Many hardware devices can create this experience, such as optical see-through head mounted displays, like the Microsoft HoloLens 2, or video pass-through VR devices that render a view of the physical world, using externally-mounted cameras on a conventional VR headset.
The focus is on creating a stronger closed loop between existing analog/digital aircraft maintenance/assembly systems and the human operator that is deploying them. The research aims to exploit emerging cyber-physical systems.
Research Objectives
The research objective is to reduce or eliminate errors that are committed during Aircraft assembly and maintenance. Safety during air travel is an important priority - errors in this field can cost millions in equipment damage, billions in brand damage, and immeasurable cost to the families of victims.
Augmented Reality is being explored as a tool to detect which component of an aircraft is currently being worked on, in order to overlay the current instruction-set directly over the component, enhancing maintenance deployment with contextually-relevant 3D diagrams and animations. An arrow in the operator's field of view can point to the correct component, and display an animation of how this component is correctly disassembled following Airbus protocol.
The bigger picture is to effectively merge the strategic and operational systems that govern aircraft maintenance with the day-to-day execution of the aircraft operator on the ground.
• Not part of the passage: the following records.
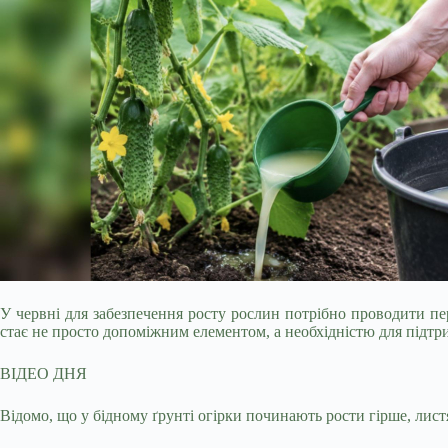
У червні для забезпечення росту рослин потрібно проводити пер
стає не просто допоміжним елементом, а необхідністю для підт
ВІДЕО ДНЯ
Відомо, що у бідному ґрунті огірки починають рости гірше, листя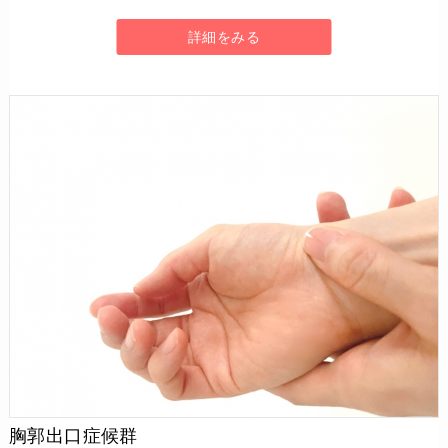
詳細をみる
胸郭出口症候群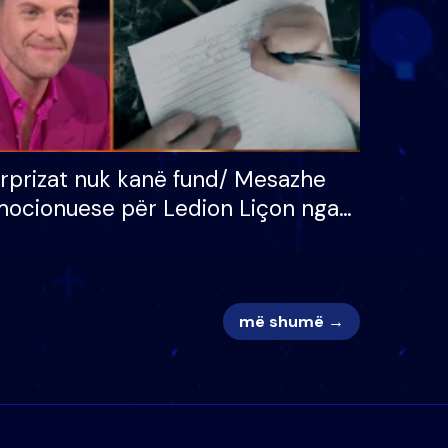
rprizat nuk kanë fund/ Mesazhe
ocionuese për Ledion Liçon nga
na dhe fëmijët e tij, moderatori
k i mban dot lotët: Nuk meritoj…
më shumë →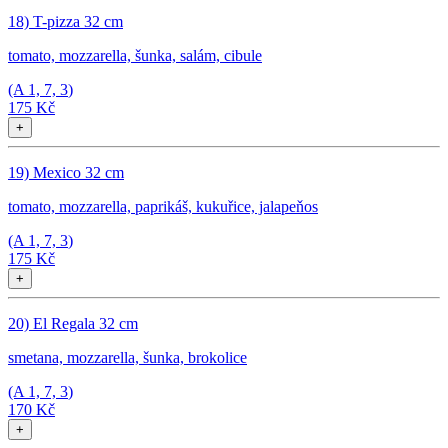
18) T-pizza 32 cm
tomato, mozzarella, šunka, salám, cibule
(A
1, 7, 3
)
175 Kč
+
19) Mexico 32 cm
tomato, mozzarella, paprikáš, kukuřice, jalapeňos
(A
1, 7, 3
)
175 Kč
+
20) El Regala 32 cm
smetana, mozzarella, šunka, brokolice
(A
1, 7, 3
)
170 Kč
+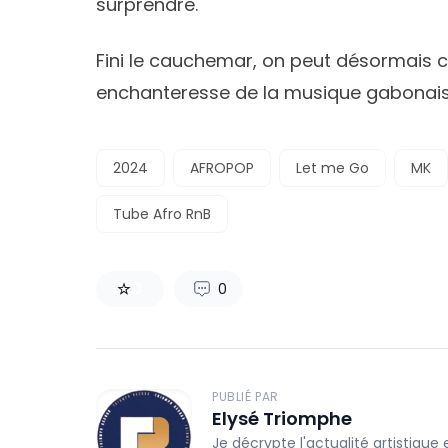
surprendre.
Fini le cauchemar, on peut désormais c
enchanteresse de la musique gabonais
2024
AFROPOP
Let me Go
MK
Tube Afro RnB
0
0
PUBLIÉ PAR
Elysé Triomphe
Je décrypte l'actualité artistique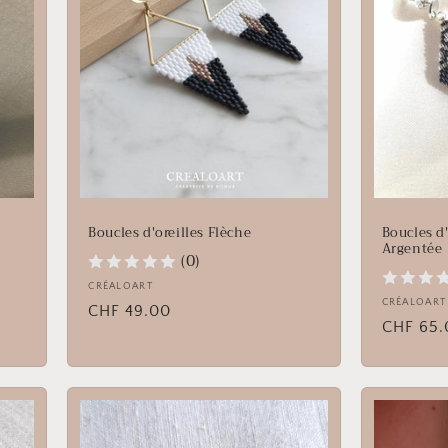
Boucles d'oreilles Flèche
Boucles d
Argentée
(0)
Fournisseur :
CRÉALOART
Fournisse
CRÉALOART
Prix
CHF 49.00
Prix
CHF 65.
habituel
habituel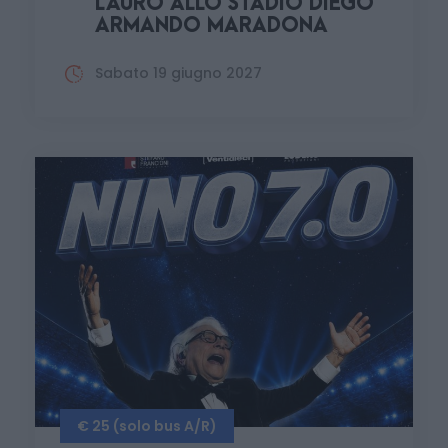
LAURO ALLO STADIO DIEGO
ARMANDO MARADONA
Sabato 19 giugno 2027
€ 25 (solo bus A/R)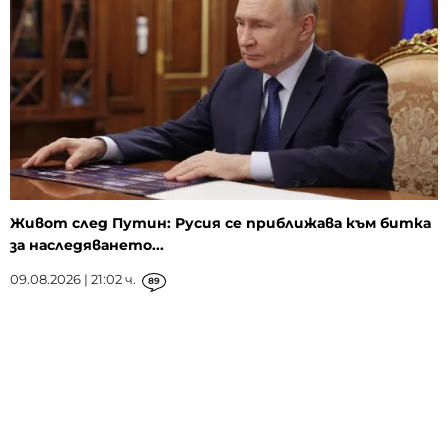
Живот след Путин: Русия се приближава към битка
за наследяването...
09.08.2026 | 21:02 ч.
89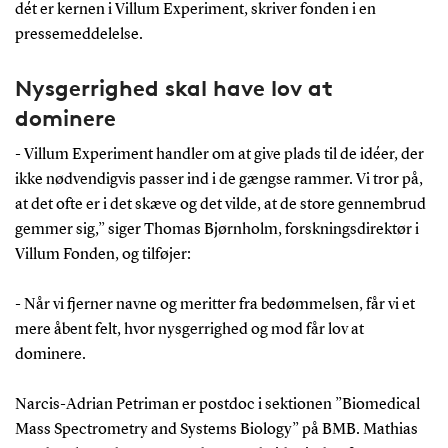
dét er kernen i Villum Experiment, skriver fonden i en
pressemeddelelse.
Nysgerrighed skal have lov at
dominere
- Villum Experiment handler om at give plads til de idéer, der
ikke nødvendigvis passer ind i de gængse rammer. Vi tror på,
at det ofte er i det skæve og det vilde, at de store gennembrud
gemmer sig,” siger Thomas Bjørnholm, forskningsdirektør i
Villum Fonden, og tilføjer:
- Når vi fjerner navne og meritter fra bedømmelsen, får vi et
mere åbent felt, hvor nysgerrighed og mod får lov at
dominere.
Narcis-Adrian Petriman er postdoc i sektionen ”Biomedical
Mass Spectrometry and Systems Biology” på BMB. Mathias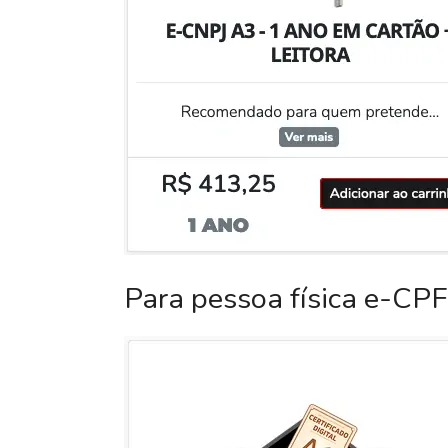
Para pessoa física e-CPF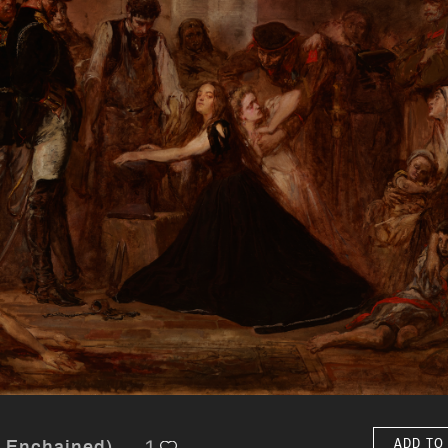
1
ADD TO
d Enchained)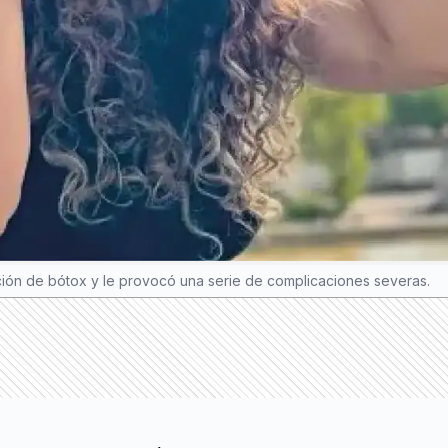
ación de bótox y le provocó una serie de complicaciones severas.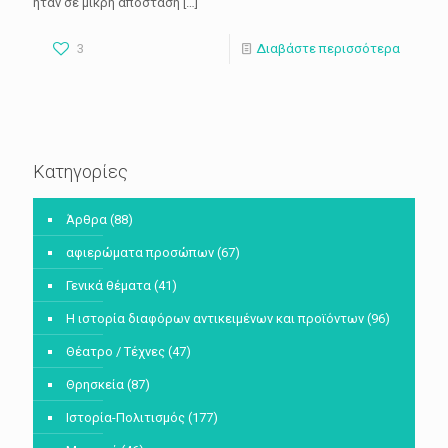
ήταν σε μικρή απόσταση
[…]
3
Διαβάστε περισσότερα
Κατηγορίες
Άρθρα
(88)
αφιερώματα προσώπων
(67)
Γενικά θέματα
(41)
Η ιστορία διαφόρων αντικειμένων και προϊόντων
(96)
Θέατρο / Τέχνες
(47)
Θρησκεία
(87)
Ιστορία-Πολιτισμός
(177)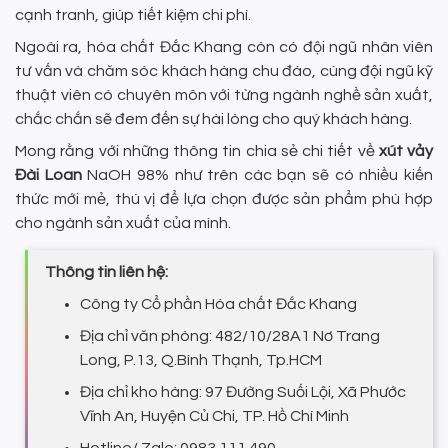
cạnh tranh, giúp tiết kiệm chi phí.
Ngoài ra, hóa chất Đắc Khang còn có đội ngũ nhân viên
tư vấn và chăm sóc khách hàng chu đáo, cùng đội ngũ kỹ
thuật viên có chuyên môn với từng ngành nghề sản xuất,
chắc chắn sẽ đem đến sự hài lòng cho quý khách hàng.
Mong rằng với những thông tin chia sẻ chi tiết về
xút vảy
Đài Loan
NaOH 98% như trên các bạn sẽ có nhiều kiến
thức mới mẻ, thú vị để lựa chọn được sản phẩm phù hợp
cho ngành sản xuất của mình.
Thông tin liên hệ:
Công ty Cổ phần Hóa chất Đắc Khang
Địa chỉ văn phòng: 482/10/28A1 Nơ Trang
Long, P.13, Q.Bình Thạnh, Tp.HCM
Địa chỉ kho hàng: 97 Đường Suối Lội, Xã Phước
Vĩnh An, Huyện Củ Chi, TP. Hồ Chí Minh
Hotline/ Zalo: 0983 111 490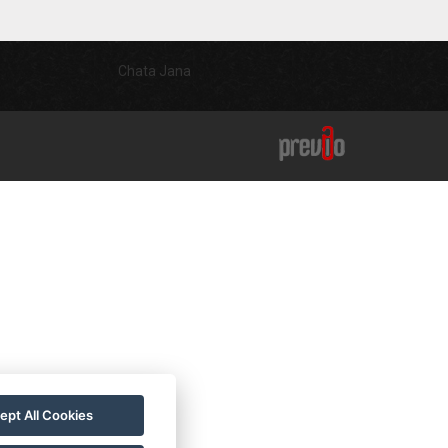
Chata Jana
ept All Cookies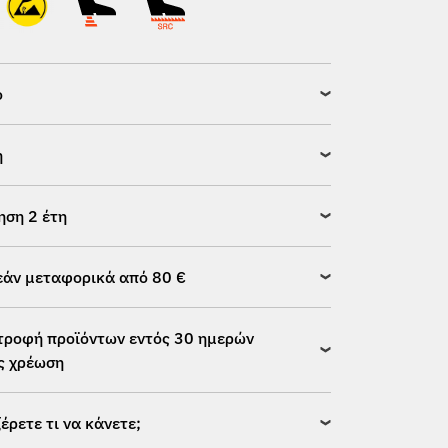
ό
η
ηση 2 έτη
άν μεταφορικά από 80 €
τροφή προϊόντων εντός 30 ημερών
ς χρέωση
ξέρετε τι να κάνετε;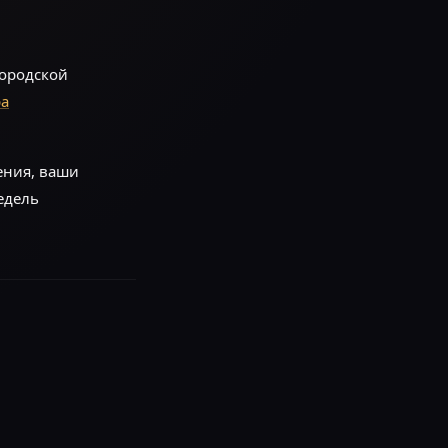
городской
ра
ения, ваши
недель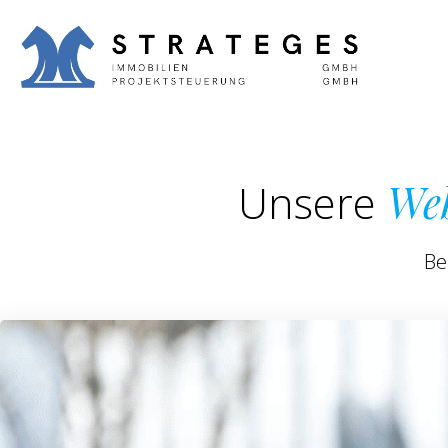
Zum
Inhalt
springen
Unsere
Web
Be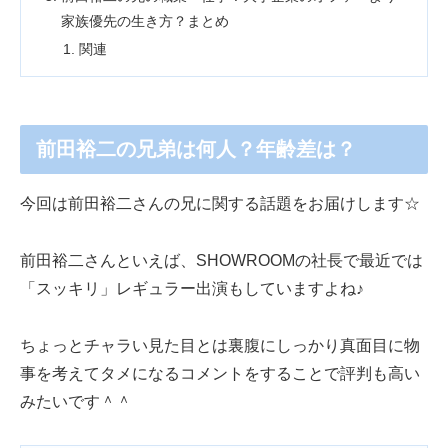
家族優先の生き方？まとめ
関連
前田裕二の兄弟は何人？年齢差は？
今回は前田裕二さんの兄に関する話題をお届けします☆
前田裕二さんといえば、SHOWROOMの社長で最近では
「スッキリ」レギュラー出演もしていますよね♪
ちょっとチャラい見た目とは裏腹にしっかり真面目に物
事を考えてタメになるコメントをすることで評判も高い
みたいです＾＾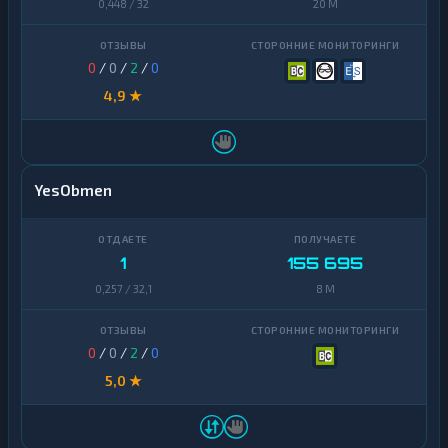
0,448 / 32
20 M
0
/
0
/
2
/
0
4,9 ★
YesObmen
1
155 695
0,257 / 32,1
8 M
0
/
0
/
2
/
0
5,0 ★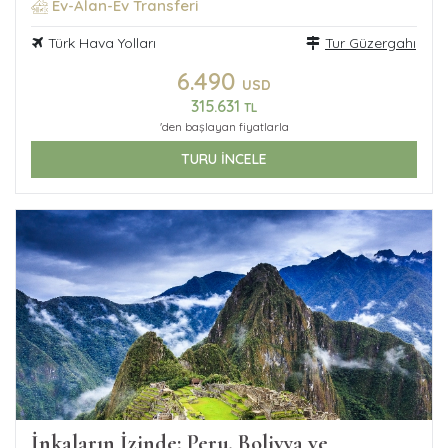
Ev-Alan-Ev Transferi
Türk Hava Yolları
Tur Güzergahı
6.490
USD
315.631
TL
'den başlayan fiyatlarla
TURU İNCELE
İnkaların İzinde; Peru, Bolivya ve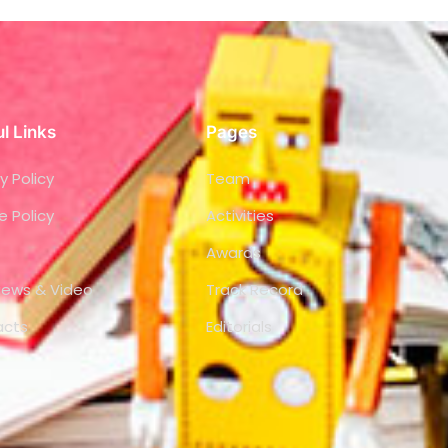
l Links
Pages
y Policy
Team
e Policy
Activities
Awards
views & Video
Track Record
acts
Editorials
This involves researching effective frameworks/processes to allow non-AR specialists within the organisation to author/update maintenance instructions for Augmented Reality, with a vision towards automating this process.
A few off-the-shelf solutions currently exist to tackle this area, such as Microsoft's Dynamics 365 Guides for HoloLens 2. From a research perspective, the efficacy of these tools remains to be investigated. Examples from the literature point towards promising results using these types of tools, and the off-the-self solutions provide a good starting platform to research even better solutions and user interfaces that maximise helpfulness and minimise obtrusiveness and complexity.
Novel Research Methodology
No qualitative or quantitative investigation currently exists into the efficacy of different off-the-shelf solutions in the area of AR maintenance and authoring.
Primary key performance metrics for these tools include task completion time, number of errors made and cognitive load. Measuring these factors in different AR solutions can help determine which interface elements and arrangements have the most impact, which in turn paves the way towards designing better solutions, grounded in empirical human-factors research.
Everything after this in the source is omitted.